The question arises what happens if there is no stream but just, say, two parallel particles moving with the same velocity? There is no question of any charge density observed or otherwise. But in the particle's frame of reference there is just the Coulomb force, and in our frame of reference there is also the Coulomb force, which should not change as there is no length contraction observed. What am I getting wrong here? Surely one moving charged particle generates a magnetic field (which I was told is true in any frame where the charge moves), and the field would act on the parallel particle? How do we explain this with special relativity?

Answer 1

So imagine two point, positive charges at rest, in a frame S: the interaction is purely Coulombic, and the force on one another has magnitude $\frac{q}{4\pi\epsilon_0r^2}$, $r$ is the distance between them. Now consider the events from a frame, which I denote as $\bar S$, moving along the x-axis at velocity v: the charges are moving according to this frame. Now, the transformation for fields in special relativity is as follows: suppose one has a frame $S$ with electric and magnetic fields denoted by $(E_x, E_y, E_z)$ and $(B_x, B_y, B_z)$ and another frame $\bar S$ moving at speed v, along the x-axis, relative to S, where the fields are given by $(\bar{E_x},\bar{E_y},\bar{E_z})$ and $(\bar{B_x},\bar{B_y},\bar{B_z})$. Then,

$\bar{E_x} = E_x, \bar{B_x}=B_x$

$\bar{E_y} = \gamma(E_y-vB_z), \bar{B_z}=\gamma(B_z-\frac{v}{c^2}E_y)$

$\bar{E_z} = \gamma(E_z+vB_y), \bar{B_y}=\gamma(B_y+\frac{v}{c^2}E_z)$

This derivation can be found in textbooks like Griffiths' Introduction to Electrodynamics or Feynman's Lectures. In our case, from $S$ there is only an electric field, which will have three components, and a magnetic field which is zero. However, when looking from $\bar S$, there are electric as well as magnetic fields due to the transformation equation I have stated. So yeah, the Coulombic field does change, and we also have a magnetic field here!
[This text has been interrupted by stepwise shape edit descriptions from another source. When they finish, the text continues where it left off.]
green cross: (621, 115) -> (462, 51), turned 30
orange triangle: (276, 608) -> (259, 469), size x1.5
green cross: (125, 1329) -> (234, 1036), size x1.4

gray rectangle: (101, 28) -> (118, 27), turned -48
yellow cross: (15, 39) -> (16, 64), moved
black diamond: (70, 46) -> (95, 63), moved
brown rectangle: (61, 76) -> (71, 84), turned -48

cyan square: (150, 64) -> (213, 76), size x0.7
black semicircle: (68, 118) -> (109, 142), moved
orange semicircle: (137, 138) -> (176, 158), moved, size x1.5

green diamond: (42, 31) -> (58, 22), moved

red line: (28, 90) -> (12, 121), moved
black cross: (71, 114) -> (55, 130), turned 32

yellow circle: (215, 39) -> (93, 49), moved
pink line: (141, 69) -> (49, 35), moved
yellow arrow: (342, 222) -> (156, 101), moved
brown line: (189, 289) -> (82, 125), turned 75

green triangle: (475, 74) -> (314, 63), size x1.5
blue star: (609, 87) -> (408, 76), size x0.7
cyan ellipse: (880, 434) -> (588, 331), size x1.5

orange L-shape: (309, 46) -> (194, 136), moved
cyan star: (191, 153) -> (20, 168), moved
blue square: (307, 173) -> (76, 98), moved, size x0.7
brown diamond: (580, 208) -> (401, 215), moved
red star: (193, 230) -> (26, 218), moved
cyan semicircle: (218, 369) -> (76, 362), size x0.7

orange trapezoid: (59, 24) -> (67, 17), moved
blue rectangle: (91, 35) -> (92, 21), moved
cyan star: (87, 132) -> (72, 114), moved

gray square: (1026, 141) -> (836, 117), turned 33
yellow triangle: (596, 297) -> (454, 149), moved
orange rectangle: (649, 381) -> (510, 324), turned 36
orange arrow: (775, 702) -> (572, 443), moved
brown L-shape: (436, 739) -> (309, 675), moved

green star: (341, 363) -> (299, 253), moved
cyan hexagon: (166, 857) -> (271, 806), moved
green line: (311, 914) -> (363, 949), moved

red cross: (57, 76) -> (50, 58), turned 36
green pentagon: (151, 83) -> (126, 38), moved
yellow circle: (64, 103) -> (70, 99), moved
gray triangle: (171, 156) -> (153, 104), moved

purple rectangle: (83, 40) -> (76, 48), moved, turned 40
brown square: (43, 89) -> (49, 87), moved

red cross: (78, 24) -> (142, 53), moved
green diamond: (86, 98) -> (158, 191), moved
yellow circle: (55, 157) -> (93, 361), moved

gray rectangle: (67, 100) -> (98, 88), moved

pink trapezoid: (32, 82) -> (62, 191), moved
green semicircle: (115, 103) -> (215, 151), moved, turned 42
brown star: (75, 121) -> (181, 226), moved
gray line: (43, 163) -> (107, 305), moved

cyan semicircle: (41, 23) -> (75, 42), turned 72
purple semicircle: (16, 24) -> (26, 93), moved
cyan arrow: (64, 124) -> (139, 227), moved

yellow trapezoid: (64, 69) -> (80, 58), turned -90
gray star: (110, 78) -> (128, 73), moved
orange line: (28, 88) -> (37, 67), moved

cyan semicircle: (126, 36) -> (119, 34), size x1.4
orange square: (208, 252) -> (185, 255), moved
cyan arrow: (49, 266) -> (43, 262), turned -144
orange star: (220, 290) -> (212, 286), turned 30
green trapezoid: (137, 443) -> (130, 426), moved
Edit: Okay, I am so sorry, I understood your question now, and I'm removing the previous edit. As someone else has remarked here, there is a transformation law for the perpendicular force acting on the particle, which goes as $\bar F = \frac{F}{\gamma}.$ Here, what's important is that from one of the frames, the particle must be at rest, and F is the force on the particle as measured from this frame and $\bar F$ in the other frame. Now for your case, imagine two charges moving at some velocity $\bar u$ along the x-axis relative to a frame $\bar S$, one above the other. $\bar S$ itself is moving at velocity v along the x-axis relative to another frame $S$. What's special about S is that the charges are at rest from this frame(This translates to $\bar u = -v$, but I'll leave you to worry about how that happens!). So, the force between the charges is purely electrostatic, and I will call the direction of the force along the y-axis, and $F=\frac{q^2}{4\pi\epsilon_0y^2}$, say, on the upper charge. Now, from our rule, $\bar F = \frac{F}{\gamma}$, we find that in the frame $\bar S$, the force is reduced. However, we know that by applying relativity to a single charge, the electric field from $\bar S$ should be $\gamma E$, where $E$ is the field from $S$. so we expect the force to also increase by $\gamma$, which does not happen. This hints at the presence of another frame-dependent force acting opposite to the electric field in this frame, and it's of course what we call a 'magnetic force!' Hope this helped!

Answer 2

http://www.sciencebits.com/Transformation-Forces-Relativity

The last equation is the only relevant thing in this case.

F′y=Fy/γ

Clock hand of a moving clock experiences a reduced force in the frame where the clock is moving. Because of time dilation.